I'm not going to say that the postseason success of Zito makes his contract worth it. Because what does "worth it" really mean? Did you know that Barry Zito made more in one month than my 7th-grade teacher Mr. Wapensky made in his career? When faced with that kind of reality, you can't say for sure that a baseball player is "worth it." It's all context, people. Plus, I hated Mr. Wapensky, so now I can't remember the point I was trying to make. So, yeah, I guess Zito is worth it now when you put it like that.

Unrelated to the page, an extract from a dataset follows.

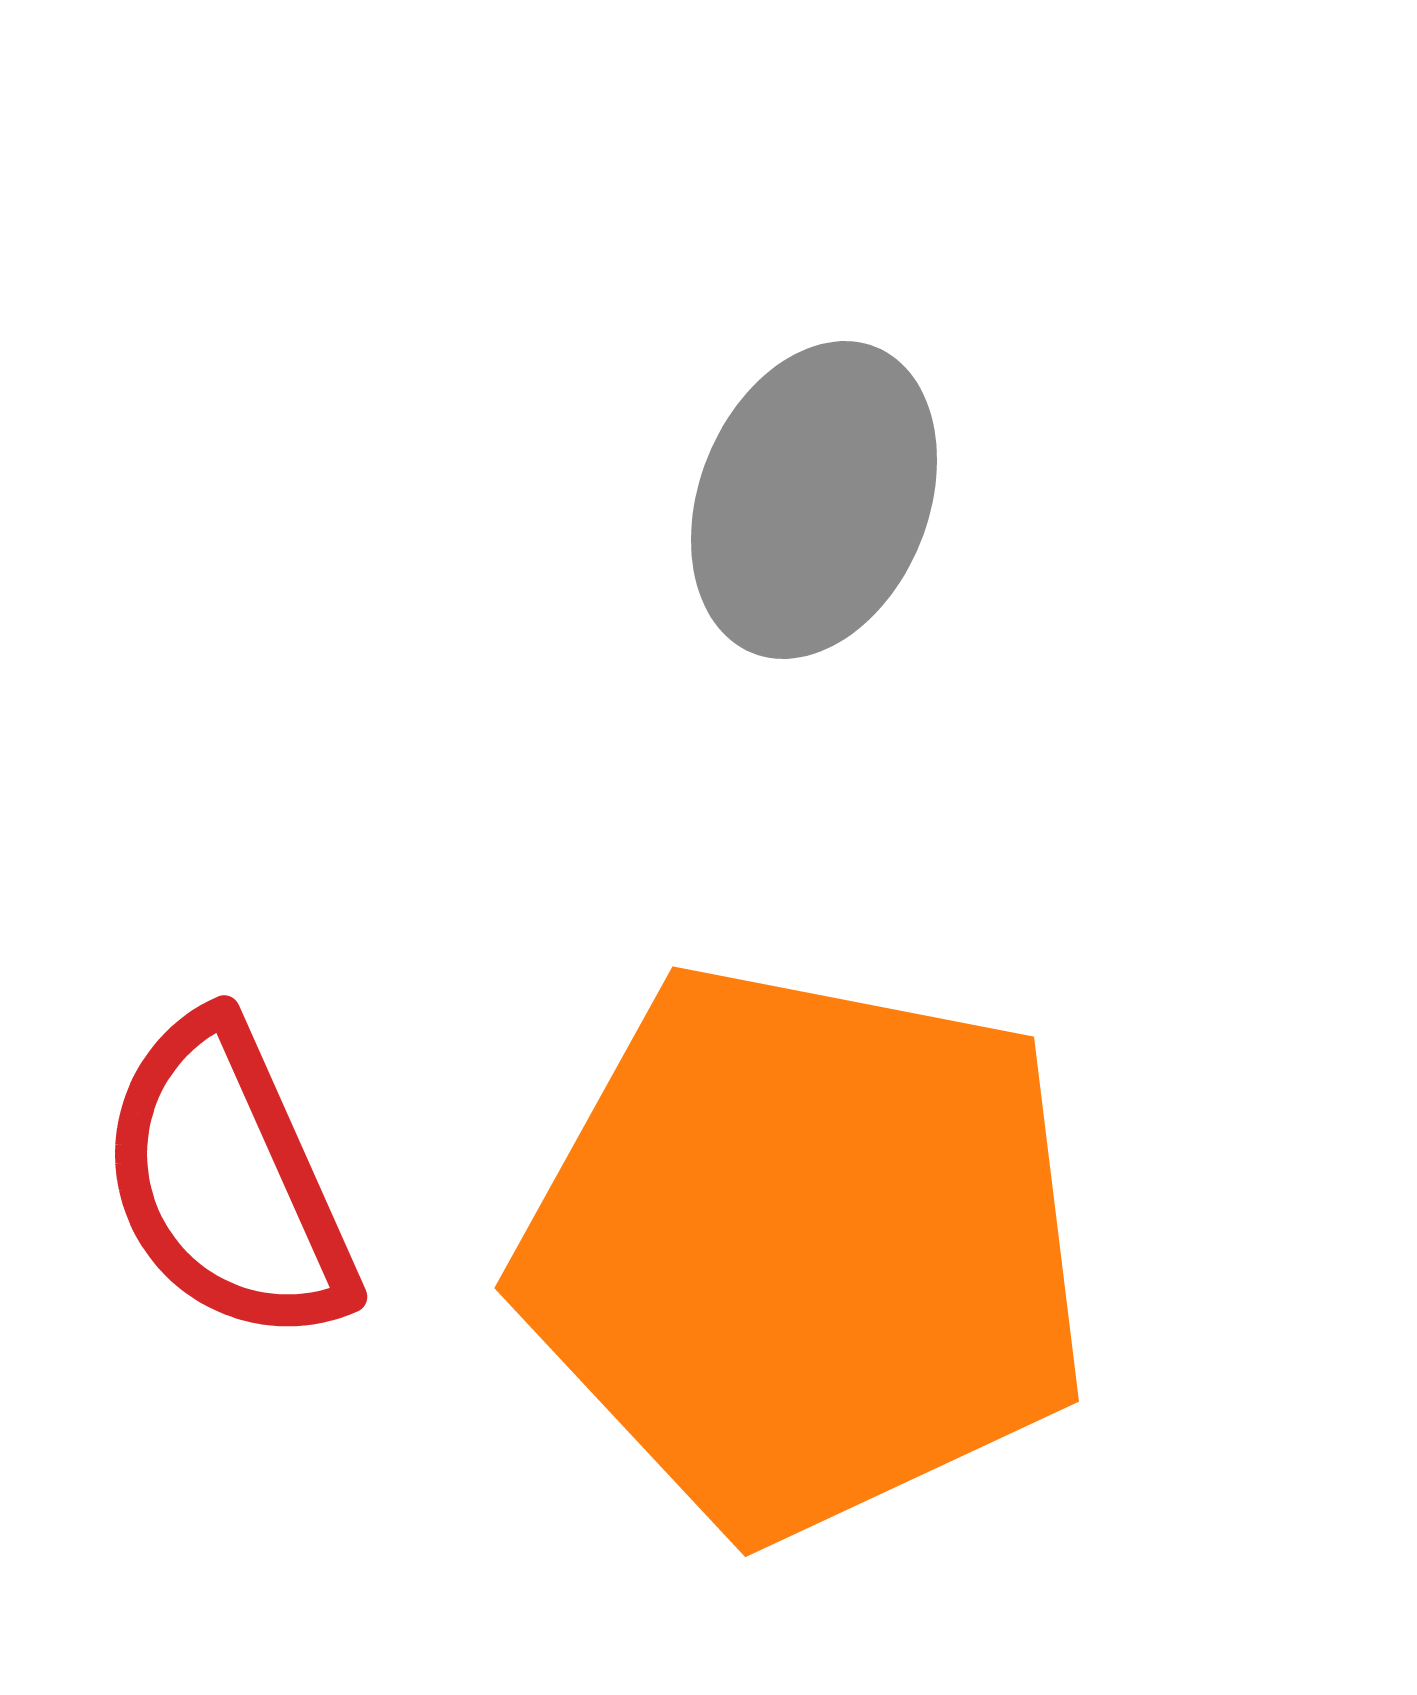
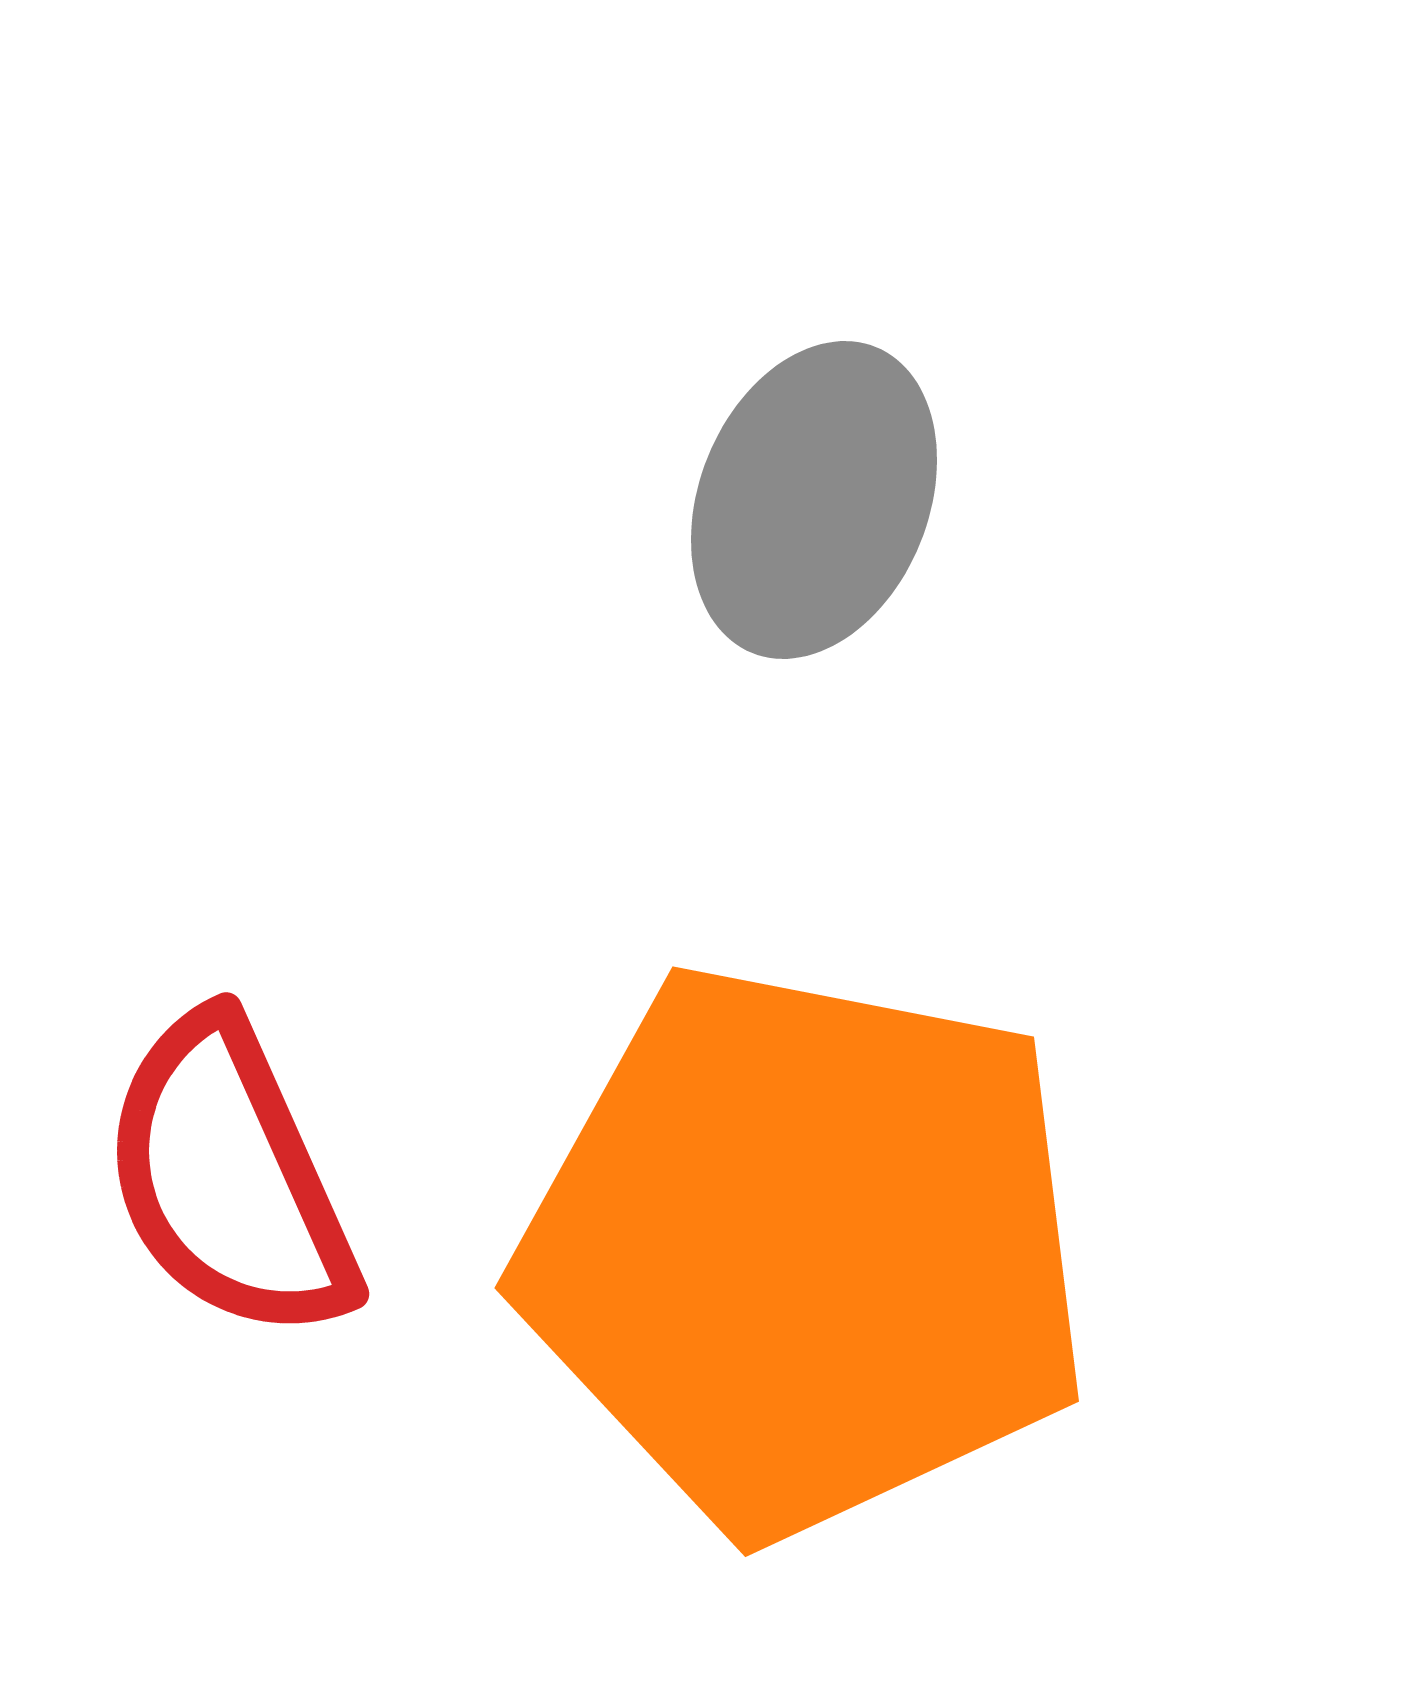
red semicircle: moved 2 px right, 3 px up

In the sixth year of a seven-year contract, Barry Zito was a hero. An unlikely hero, to be sure. But if all he did was meet expectations in October, you probably would have had to watch a Cardinals/Tigers World Series, which sounds really, really boring. Zito pitching well in the playoffs felt like when the eagles showed up at the end of Lord of the Rings. Why didn't you just pitch that well the whole time/give the ring to the eagles in the first place? You could do that all along? What in the absolute hell?
There aren't a lot of World Series heroes in Giants history. Barry Zito is one of them.
It's a mad, mad, mad, mad world we live in. Flash back to last spring. I will never tire of recounting Zito's performance in the Cactus League. Nineteen innings. Thirty-two hits. Twelve walks. I haven't pitched in 20 years, but I can't imagine doing that much worse. It was a repugnant stretch of pitching. It was enough to make Zito top Jon Heyman's list of the worst free-agent deals of "alltime":
1. Zito. $126 million, 7 years, Giants. Five straight losing seasons, with two more to come.
So at least Zito wins at something.
Zing! And then in the sixth year of a seven-year contract, Barry Zito was a hero.
Spring training started with articles about Zito's revamped delivery, which are usually fluffy tales with as much meaning as the omnipresent "Best shape of his life!" and "learned a new pitch!" stories. Then you watched Zito from his new delivery, especially from the stretch. It looked like he was poopin'. It really was a new delivery, and the results were awful. After he was shellacked again toward the end of March, he had some insight:
"It's definitely something that requires attention," Zito said about his latest struggles.
"… as he gently adhered a Post-It note with the words "Figure out why no pitch good" to the front of his locker." Yeah, boy oh boy, when I get a sec, I'm going to have to really give this "sucking" thing some attention.
And in the sixth year … you get the idea. It's not like it makes any more sense with each repetition, though.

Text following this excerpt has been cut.